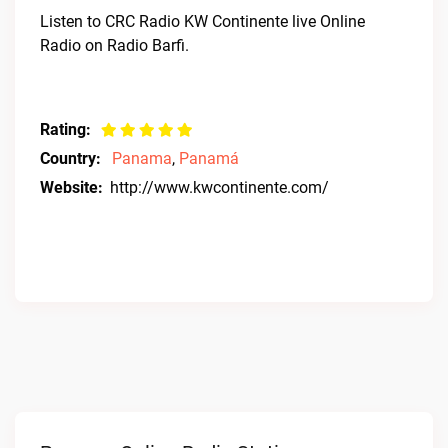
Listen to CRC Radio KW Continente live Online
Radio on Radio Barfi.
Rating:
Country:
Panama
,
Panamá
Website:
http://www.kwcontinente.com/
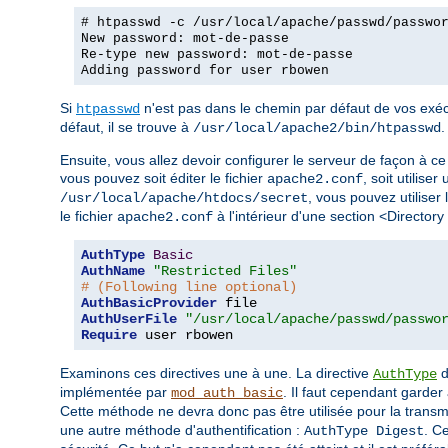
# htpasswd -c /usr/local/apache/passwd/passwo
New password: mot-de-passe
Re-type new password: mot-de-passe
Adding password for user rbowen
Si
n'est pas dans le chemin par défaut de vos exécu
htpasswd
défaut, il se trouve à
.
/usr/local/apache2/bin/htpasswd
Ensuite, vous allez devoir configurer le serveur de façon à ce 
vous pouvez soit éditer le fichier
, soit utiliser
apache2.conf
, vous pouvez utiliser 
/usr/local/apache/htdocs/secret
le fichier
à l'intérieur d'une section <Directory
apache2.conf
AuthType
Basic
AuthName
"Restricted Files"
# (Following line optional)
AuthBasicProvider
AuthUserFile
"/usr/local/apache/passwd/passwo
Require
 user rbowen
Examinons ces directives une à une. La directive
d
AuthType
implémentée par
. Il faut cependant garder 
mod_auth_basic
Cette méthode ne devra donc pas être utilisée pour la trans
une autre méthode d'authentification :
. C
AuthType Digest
○ ○ ○
§ **Exercise brief**
Exactly reproduce the lines of the entries above, from the one containing "une autre méthode" to the very last, and no others.

§ **Answer area**
une autre méthode d'authentification :
. C
AuthType Digest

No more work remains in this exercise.